* [To do]:
Output exactly the line containing "crafted to align" and each line after it through the last line of the records, and nothing else.

== Supplied entries ==

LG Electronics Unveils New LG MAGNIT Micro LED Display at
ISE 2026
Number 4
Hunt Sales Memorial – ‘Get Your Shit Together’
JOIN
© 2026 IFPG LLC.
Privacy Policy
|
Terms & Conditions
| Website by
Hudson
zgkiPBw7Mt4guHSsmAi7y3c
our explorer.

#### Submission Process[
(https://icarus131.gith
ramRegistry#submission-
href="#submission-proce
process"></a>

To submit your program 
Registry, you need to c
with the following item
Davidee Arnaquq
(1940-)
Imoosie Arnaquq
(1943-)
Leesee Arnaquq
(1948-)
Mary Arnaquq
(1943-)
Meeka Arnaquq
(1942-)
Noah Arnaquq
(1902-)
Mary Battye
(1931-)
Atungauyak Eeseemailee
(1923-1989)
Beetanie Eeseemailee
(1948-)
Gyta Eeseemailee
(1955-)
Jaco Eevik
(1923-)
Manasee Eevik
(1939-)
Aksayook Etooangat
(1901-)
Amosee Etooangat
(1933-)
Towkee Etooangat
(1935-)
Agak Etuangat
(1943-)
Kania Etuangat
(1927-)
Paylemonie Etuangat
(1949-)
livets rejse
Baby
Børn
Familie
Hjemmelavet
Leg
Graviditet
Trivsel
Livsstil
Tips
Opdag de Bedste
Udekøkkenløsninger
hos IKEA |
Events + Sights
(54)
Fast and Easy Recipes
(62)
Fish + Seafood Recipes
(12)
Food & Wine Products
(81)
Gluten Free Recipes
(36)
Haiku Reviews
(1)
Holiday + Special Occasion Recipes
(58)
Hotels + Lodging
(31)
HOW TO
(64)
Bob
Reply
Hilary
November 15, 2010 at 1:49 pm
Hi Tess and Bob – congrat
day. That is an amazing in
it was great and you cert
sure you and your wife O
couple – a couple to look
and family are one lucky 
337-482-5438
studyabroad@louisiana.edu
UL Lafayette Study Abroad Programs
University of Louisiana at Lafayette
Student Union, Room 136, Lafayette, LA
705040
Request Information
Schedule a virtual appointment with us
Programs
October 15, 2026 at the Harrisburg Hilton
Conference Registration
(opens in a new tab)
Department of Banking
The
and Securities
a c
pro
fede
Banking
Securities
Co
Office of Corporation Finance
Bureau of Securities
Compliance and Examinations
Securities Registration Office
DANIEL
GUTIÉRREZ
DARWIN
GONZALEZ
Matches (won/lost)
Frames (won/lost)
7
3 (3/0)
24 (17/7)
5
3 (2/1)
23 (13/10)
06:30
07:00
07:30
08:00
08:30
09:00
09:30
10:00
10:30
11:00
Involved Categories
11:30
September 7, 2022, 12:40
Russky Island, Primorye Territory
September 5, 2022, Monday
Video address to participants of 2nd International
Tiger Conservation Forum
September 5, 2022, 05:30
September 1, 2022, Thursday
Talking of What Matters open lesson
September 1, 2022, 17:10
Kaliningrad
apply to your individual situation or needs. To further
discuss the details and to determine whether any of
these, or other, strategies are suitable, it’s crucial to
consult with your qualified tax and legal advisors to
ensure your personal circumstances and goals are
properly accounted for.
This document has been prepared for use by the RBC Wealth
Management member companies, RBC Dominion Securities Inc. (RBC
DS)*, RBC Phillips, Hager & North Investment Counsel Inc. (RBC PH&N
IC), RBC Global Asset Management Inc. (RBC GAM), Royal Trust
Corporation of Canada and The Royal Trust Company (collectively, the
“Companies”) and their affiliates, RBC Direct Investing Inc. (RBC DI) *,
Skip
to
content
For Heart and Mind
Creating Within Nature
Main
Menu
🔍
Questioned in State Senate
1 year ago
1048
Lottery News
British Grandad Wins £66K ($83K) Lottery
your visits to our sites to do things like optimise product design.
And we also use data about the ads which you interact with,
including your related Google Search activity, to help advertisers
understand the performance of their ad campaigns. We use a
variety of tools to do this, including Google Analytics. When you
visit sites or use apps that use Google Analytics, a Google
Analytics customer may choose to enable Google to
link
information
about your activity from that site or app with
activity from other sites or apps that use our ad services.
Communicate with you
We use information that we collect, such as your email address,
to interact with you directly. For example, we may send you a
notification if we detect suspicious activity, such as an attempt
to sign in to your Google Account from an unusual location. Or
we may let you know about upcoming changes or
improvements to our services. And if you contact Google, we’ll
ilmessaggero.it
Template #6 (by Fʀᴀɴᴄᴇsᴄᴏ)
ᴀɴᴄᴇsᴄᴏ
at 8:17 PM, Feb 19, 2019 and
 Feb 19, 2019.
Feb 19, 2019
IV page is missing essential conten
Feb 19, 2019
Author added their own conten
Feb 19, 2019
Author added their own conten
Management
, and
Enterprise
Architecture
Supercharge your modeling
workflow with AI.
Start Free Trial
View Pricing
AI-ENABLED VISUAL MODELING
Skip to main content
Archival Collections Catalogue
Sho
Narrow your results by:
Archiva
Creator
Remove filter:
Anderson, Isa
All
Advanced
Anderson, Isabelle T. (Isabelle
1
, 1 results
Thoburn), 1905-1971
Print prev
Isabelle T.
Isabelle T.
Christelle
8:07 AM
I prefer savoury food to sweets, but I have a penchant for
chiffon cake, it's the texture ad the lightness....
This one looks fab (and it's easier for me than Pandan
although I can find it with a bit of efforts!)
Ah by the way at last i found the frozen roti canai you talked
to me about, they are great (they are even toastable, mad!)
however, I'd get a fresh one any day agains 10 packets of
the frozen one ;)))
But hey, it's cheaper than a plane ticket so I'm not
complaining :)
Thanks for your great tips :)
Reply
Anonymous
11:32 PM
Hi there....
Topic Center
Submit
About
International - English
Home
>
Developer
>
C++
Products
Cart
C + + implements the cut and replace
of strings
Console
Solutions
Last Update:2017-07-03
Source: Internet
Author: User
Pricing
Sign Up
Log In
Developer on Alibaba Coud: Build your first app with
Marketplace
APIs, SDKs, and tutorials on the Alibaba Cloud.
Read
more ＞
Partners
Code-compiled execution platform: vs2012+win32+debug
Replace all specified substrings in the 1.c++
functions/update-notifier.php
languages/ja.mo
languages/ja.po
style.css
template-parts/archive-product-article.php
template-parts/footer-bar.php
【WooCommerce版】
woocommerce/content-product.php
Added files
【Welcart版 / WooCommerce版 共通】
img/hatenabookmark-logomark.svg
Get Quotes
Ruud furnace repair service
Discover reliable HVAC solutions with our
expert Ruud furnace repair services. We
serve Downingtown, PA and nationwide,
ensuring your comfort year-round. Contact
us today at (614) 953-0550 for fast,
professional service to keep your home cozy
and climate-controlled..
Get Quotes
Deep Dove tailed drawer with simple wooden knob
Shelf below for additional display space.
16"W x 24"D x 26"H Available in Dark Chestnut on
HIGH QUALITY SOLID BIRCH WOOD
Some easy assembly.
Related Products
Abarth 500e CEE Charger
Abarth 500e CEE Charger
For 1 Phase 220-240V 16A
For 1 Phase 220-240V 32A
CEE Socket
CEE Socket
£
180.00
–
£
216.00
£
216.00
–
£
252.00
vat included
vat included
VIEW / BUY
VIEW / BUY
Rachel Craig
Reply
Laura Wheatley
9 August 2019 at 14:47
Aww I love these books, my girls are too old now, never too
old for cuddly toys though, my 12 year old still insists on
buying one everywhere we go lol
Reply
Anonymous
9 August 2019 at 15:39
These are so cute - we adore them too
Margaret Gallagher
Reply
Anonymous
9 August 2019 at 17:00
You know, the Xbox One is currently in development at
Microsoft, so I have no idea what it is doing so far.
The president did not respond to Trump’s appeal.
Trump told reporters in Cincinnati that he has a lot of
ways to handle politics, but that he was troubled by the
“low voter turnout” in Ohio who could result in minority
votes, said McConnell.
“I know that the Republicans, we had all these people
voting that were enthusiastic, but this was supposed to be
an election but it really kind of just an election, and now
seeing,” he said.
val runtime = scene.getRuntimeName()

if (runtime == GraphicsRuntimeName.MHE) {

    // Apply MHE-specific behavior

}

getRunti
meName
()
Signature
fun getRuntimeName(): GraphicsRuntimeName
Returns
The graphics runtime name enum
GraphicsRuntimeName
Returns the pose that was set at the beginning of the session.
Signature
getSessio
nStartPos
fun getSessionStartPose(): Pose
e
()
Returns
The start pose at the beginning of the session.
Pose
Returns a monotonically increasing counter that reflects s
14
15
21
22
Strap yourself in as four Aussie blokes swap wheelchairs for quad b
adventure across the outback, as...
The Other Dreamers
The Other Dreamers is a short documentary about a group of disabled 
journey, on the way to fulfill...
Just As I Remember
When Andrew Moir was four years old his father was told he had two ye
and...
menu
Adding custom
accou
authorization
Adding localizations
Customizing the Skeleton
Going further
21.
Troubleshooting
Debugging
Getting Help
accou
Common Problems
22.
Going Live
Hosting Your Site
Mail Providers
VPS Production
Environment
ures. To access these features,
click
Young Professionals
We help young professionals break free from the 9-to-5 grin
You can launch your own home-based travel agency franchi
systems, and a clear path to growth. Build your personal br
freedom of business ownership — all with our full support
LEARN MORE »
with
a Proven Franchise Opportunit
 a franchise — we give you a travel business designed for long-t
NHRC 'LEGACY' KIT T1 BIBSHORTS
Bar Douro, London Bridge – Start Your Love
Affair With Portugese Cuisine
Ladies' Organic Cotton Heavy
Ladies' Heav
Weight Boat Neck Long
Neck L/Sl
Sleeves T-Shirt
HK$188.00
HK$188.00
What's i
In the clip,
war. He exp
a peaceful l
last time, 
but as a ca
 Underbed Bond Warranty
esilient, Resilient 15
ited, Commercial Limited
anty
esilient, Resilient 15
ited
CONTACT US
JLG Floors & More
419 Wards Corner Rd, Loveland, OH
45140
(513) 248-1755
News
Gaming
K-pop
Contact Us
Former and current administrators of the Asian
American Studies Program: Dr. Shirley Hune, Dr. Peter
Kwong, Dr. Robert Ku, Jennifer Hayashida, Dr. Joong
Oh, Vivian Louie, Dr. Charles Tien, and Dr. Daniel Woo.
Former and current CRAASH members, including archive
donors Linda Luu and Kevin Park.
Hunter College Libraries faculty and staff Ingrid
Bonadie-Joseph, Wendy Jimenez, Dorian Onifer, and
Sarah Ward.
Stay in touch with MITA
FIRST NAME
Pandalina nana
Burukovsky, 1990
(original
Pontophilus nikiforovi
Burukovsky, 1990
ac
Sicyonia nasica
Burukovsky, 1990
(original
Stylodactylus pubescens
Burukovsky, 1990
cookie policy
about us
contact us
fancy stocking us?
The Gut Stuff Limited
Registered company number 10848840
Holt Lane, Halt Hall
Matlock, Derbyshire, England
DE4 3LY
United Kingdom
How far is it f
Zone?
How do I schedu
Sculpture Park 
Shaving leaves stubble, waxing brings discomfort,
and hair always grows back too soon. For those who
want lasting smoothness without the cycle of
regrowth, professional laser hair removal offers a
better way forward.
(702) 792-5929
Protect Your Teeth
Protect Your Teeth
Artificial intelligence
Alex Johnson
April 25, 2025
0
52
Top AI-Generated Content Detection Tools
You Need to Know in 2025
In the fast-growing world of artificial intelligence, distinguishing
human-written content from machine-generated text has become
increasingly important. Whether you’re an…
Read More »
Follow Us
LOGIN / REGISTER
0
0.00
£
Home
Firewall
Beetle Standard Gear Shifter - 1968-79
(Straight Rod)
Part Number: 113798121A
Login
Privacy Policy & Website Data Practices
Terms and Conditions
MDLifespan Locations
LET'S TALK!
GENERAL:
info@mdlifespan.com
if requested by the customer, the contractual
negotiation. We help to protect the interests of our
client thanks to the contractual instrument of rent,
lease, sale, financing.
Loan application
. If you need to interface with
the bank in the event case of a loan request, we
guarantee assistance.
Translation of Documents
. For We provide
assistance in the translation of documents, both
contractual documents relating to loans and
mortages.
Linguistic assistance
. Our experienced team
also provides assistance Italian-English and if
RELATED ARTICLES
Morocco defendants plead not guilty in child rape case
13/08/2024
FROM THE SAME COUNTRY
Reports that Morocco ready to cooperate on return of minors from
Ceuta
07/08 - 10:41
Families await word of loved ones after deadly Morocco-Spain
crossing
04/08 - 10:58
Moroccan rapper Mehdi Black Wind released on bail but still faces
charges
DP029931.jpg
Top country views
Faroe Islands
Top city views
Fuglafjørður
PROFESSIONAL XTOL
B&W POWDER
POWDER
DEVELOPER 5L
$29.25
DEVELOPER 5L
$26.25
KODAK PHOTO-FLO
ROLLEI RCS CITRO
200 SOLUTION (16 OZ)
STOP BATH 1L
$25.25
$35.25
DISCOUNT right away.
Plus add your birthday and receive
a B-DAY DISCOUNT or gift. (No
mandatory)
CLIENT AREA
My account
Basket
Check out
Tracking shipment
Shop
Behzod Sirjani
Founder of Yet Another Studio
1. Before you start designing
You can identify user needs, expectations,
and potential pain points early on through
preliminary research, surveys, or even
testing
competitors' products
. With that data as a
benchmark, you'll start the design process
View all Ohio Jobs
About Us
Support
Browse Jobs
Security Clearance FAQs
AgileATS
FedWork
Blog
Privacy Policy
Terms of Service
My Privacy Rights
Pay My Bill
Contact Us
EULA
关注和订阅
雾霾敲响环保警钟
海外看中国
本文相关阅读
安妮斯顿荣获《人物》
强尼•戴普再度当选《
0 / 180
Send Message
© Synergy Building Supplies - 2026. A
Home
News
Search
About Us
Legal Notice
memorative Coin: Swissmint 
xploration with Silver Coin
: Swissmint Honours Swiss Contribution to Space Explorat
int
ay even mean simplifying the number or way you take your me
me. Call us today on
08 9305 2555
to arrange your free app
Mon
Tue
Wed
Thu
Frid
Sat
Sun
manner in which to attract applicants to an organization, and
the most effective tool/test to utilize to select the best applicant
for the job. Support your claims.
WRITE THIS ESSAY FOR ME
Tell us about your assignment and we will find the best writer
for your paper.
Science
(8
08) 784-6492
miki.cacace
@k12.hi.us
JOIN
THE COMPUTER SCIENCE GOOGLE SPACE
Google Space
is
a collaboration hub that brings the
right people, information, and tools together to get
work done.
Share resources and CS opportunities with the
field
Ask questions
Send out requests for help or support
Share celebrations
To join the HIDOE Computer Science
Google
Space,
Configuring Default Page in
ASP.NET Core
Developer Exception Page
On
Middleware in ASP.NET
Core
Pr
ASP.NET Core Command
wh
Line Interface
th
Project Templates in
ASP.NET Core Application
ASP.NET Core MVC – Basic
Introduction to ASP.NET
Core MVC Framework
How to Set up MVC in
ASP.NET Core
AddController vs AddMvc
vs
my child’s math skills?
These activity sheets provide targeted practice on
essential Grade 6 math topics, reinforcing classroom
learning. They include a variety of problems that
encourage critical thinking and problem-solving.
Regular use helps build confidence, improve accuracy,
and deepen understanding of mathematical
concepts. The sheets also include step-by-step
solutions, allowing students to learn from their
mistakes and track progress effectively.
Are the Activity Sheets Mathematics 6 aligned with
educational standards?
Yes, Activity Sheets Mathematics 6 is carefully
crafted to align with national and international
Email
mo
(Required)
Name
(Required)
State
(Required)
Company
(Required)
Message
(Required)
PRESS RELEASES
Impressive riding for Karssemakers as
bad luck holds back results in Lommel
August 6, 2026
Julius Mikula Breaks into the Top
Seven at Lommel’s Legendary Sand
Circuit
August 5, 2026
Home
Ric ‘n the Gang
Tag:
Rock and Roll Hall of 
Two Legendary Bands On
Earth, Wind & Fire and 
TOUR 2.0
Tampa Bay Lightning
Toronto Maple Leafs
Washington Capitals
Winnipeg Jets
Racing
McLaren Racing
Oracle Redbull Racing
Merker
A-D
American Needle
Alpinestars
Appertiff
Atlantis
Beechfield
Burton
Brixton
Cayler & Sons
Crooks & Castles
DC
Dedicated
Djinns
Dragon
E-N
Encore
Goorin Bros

===

* [Response]:
crafted to align with national and international
Email
mo
(Required)
Name
(Required)
State
(Required)
Company
(Required)
Message
(Required)
PRESS RELEASES
Impressive riding for Karssemakers as
bad luck holds back results in Lommel
August 6, 2026
Julius Mikula Breaks into the Top
Seven at Lommel’s Legendary Sand
Circuit
August 5, 2026
Home
Ric ‘n the Gang
Tag:
Rock and Roll Hall of 
Two Legendary Bands On
Earth, Wind & Fire and 
TOUR 2.0
Tampa Bay Lightning
Toronto Maple Leafs
Washington Capitals
Winnipeg Jets
Racing
McLaren Racing
Oracle Redbull Racing
Merker
A-D
American Needle
Alpinestars
Appertiff
Atlantis
Beechfield
Burton
Brixton
Cayler & Sons
Crooks & Castles
DC
Dedicated
Djinns
Dragon
E-N
Encore
Goorin Bros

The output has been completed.